Ji Chenyang, Jiang Tong, Liu Luolin, Zhang Jiale, You Liangzhen
Faculty of Medicine, University of Malaya, Kuala Lumpur, Malaysia.
Key Laboratory of Chinese Internal Medicine of Ministry of Education, Dongzhimen Hospital, Beijing University of Chinese Medicine, Beijing, China.
Front Endocrinol (Lausanne). 2025 May 26;16:1571362. doi: 10.3389/fendo.2025.1571362. eCollection 2025.
Prediabetes represents an early stage of glucose metabolism disorder with significant public health implications. Although traditional lifestyle interventions have demonstrated some efficacy in preventing the progression to type 2 diabetes, their limitations-such as lack of personalization, restricted real-time monitoring, and delayed intervention-are increasingly apparent. This article systematically explores the potential applications of continuous glucose monitoring (CGM) technology combined with artificial intelligence (AI) in the management of prediabetes. CGM provides real-time and dynamic glucose monitoring, addressing the shortcomings of conventional methods, while AI enhances the clinical utility of CGM data through deep learning and advanced data analysis. This review examines the advantages of integrating CGM and AI from three perspectives: precise diagnosis, personalized intervention, and decision support. Additionally, it highlights the unique roles of this integration in remote monitoring, shared decision-making, and patient empowerment. The article further discusses challenges related to data management, algorithm optimization, ethical considerations, and future directions for this technological integration. It proposes fostering multidisciplinary collaboration to promote the application of these innovations in diabetes management, aiming to deliver a more precise and efficient health management model for individuals with prediabetes.
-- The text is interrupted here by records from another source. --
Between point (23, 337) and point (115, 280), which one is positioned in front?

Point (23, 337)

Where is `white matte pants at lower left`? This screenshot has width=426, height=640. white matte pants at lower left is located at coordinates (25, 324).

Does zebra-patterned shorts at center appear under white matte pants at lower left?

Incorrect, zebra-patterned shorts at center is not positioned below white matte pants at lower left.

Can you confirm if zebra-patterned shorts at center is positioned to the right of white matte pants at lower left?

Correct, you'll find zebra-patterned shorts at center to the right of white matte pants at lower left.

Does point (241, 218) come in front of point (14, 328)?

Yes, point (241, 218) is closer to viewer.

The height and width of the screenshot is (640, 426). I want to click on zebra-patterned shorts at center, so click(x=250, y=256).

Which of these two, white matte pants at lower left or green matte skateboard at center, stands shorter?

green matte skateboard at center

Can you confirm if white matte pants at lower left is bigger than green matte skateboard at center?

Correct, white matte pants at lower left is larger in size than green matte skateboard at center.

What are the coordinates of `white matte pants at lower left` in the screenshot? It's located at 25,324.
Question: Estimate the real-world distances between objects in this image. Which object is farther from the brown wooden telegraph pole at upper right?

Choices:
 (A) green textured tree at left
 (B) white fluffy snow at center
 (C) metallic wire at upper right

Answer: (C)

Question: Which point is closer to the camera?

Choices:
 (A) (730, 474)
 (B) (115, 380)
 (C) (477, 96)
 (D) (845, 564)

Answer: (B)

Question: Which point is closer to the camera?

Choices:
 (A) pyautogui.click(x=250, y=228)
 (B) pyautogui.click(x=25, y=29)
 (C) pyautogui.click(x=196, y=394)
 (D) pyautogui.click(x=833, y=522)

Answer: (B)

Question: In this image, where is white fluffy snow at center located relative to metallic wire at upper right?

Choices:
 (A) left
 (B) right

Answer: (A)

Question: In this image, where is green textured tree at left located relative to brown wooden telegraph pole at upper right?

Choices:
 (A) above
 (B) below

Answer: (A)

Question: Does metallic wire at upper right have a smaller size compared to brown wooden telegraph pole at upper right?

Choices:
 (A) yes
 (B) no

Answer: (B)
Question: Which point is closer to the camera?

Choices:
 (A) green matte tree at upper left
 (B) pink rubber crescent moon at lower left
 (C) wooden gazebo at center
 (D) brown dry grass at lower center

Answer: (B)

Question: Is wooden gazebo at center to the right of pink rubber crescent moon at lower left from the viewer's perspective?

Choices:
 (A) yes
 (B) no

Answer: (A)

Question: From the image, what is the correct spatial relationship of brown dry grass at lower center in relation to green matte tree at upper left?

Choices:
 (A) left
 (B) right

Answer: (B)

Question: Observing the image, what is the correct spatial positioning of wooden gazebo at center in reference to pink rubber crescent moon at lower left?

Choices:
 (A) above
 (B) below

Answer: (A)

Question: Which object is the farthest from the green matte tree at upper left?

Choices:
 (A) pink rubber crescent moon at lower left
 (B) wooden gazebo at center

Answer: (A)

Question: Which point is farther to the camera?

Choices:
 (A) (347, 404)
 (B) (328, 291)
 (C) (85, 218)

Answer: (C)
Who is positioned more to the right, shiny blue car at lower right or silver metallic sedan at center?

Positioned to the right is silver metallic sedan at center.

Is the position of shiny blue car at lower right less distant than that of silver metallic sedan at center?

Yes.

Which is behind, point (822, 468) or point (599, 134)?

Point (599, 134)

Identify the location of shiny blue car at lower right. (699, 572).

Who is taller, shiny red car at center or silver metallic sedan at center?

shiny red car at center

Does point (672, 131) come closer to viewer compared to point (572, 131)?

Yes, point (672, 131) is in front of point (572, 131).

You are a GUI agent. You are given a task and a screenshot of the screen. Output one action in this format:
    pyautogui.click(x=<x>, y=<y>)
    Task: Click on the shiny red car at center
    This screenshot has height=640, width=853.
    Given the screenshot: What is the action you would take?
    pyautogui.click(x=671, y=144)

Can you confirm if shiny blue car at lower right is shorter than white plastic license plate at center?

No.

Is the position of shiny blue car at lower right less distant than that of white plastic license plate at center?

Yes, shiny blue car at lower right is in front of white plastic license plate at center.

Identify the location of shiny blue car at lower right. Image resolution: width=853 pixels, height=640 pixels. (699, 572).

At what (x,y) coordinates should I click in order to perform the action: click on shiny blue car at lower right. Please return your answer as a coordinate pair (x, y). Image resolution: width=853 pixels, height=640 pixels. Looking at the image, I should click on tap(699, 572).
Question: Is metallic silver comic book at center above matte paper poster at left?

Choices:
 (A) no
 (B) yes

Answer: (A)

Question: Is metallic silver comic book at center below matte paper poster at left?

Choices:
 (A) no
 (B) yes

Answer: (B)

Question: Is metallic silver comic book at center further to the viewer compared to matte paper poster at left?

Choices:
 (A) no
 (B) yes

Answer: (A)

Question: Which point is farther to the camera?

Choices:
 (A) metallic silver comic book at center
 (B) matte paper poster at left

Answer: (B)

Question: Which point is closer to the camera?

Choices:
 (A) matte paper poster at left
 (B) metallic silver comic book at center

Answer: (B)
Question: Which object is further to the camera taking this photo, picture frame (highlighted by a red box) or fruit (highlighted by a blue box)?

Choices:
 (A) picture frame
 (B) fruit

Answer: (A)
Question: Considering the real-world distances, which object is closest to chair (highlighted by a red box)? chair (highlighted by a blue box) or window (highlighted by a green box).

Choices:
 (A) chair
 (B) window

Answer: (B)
糖尿病前期是糖代谢紊乱的早期阶段,具有重大的公共卫生意义。尽管传统的生活方式干预措施在预防进展为2型糖尿病方面已显示出一定疗效,但其局限性——如缺乏个性化、实时监测受限和干预延迟——日益明显。本文系统探讨了持续葡萄糖监测(CGM)技术与人工智能(AI)相结合在糖尿病前期管理中的潜在应用。CGM提供实时动态血糖监测,解决了传统方法的缺点,而AI通过深度学习和先进的数据分析提高了CGM数据的临床效用。本综述从精准诊断、个性化干预和决策支持三个角度审视了整合CGM和AI的优势。此外,它还强调了这种整合在远程监测、共同决策和患者赋权方面的独特作用。文章进一步讨论了与数据管理、算法优化、伦理考量以及这种技术整合的未来方向相关的挑战。它提议促进多学科合作,以推动这些创新在糖尿病管理中的应用,旨在为糖尿病前期患者提供更精准、高效的健康管理模式。